### Data records
◇ ◇ ◇ ◇ ◇

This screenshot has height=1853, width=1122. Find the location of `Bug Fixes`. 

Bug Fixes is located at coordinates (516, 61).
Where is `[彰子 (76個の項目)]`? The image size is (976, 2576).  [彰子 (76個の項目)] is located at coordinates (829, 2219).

◇ ◇ ◇ ◇ ◇

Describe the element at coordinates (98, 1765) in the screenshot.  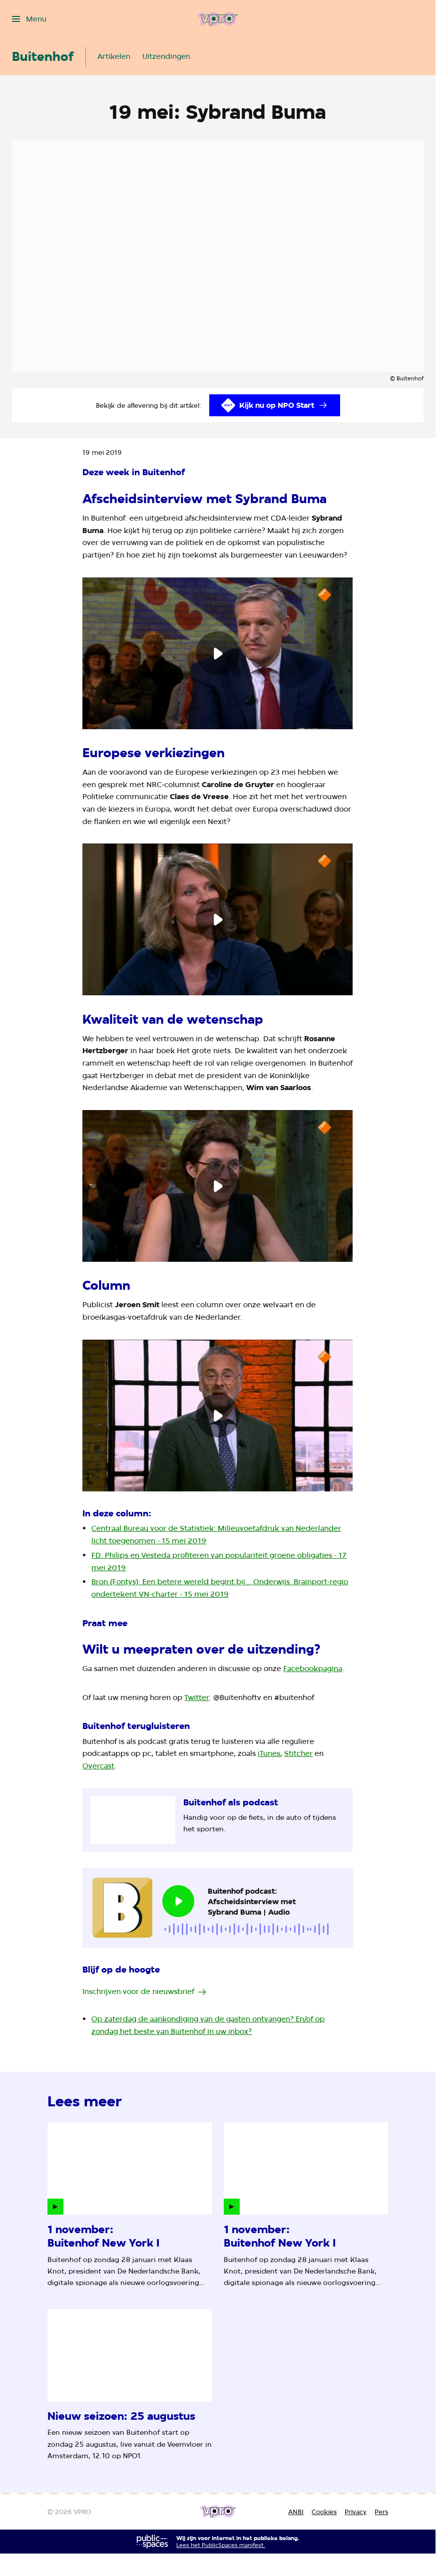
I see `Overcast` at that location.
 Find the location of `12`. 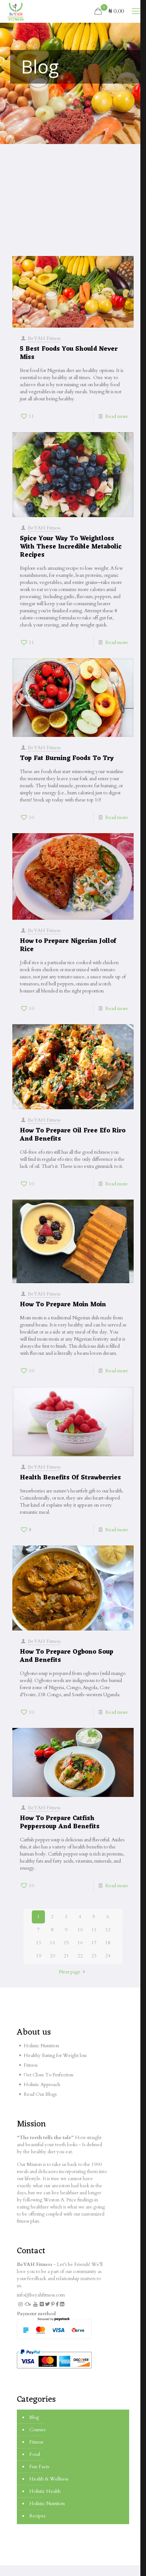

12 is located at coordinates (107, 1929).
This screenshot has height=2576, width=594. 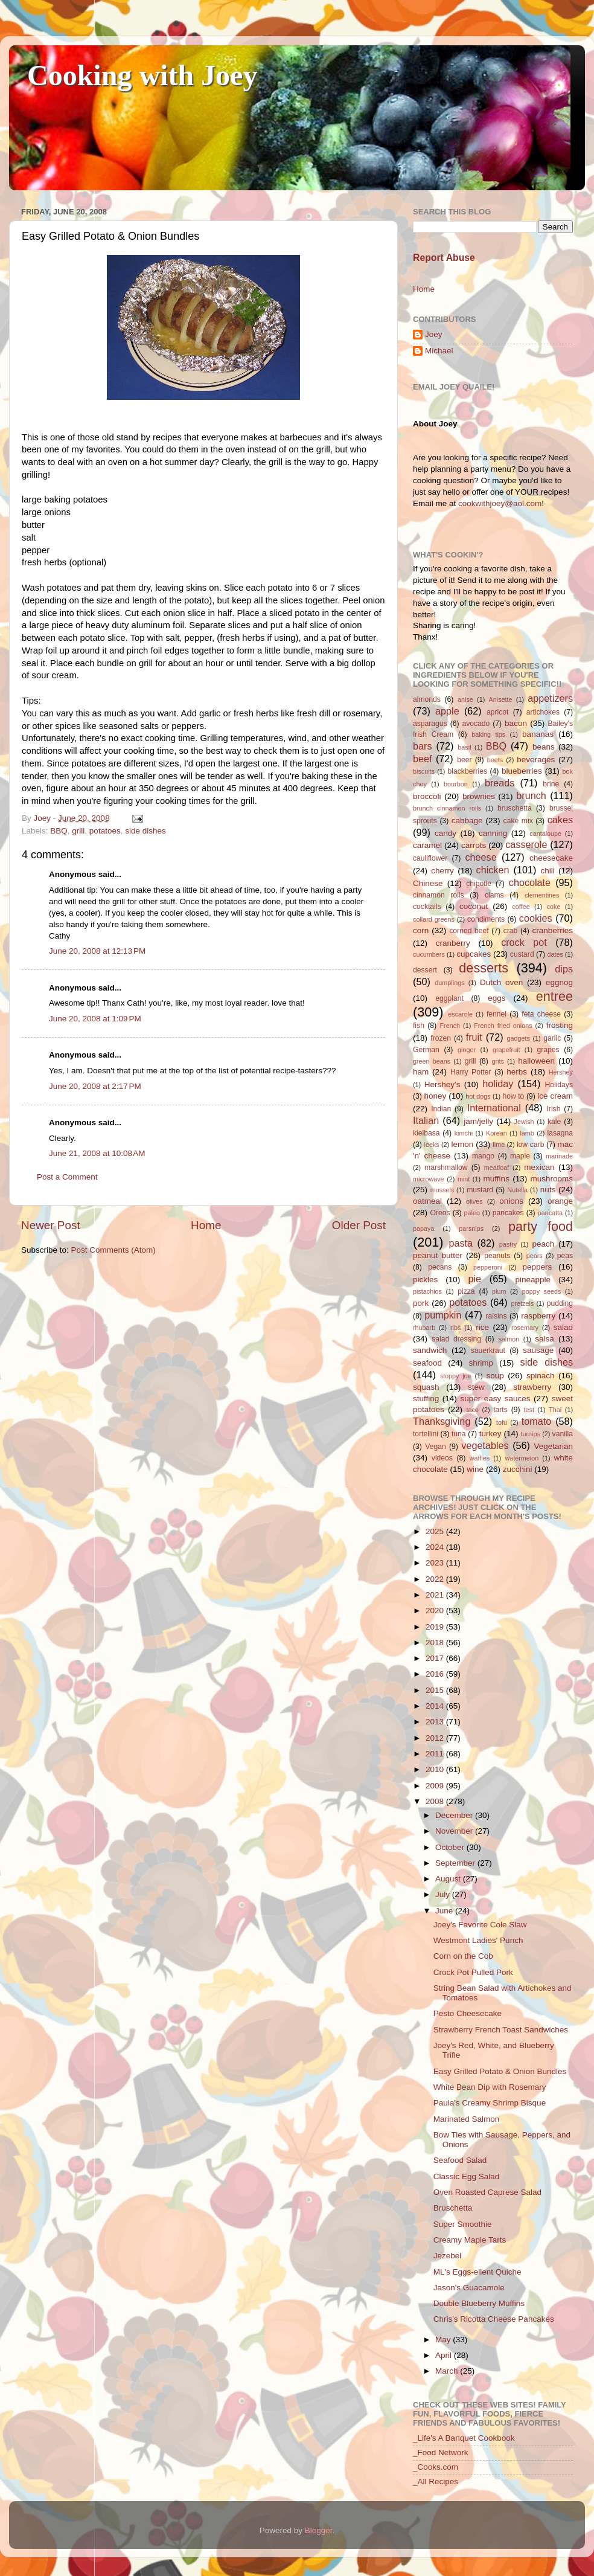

◇ ◇ ◇ ◇ ◇

### Directions for this task
With the pictures omitted, copy the entries above exactly from the line containing "Describe the element" through the line containing "This screenshot has height=2576, width=594.", both lines included.

### Response box
Describe the element at coordinates (98, 1765) in the screenshot.  
I see `Overcast` at that location.
 Find the location of `12`. 

12 is located at coordinates (107, 1929).
This screenshot has height=2576, width=594. 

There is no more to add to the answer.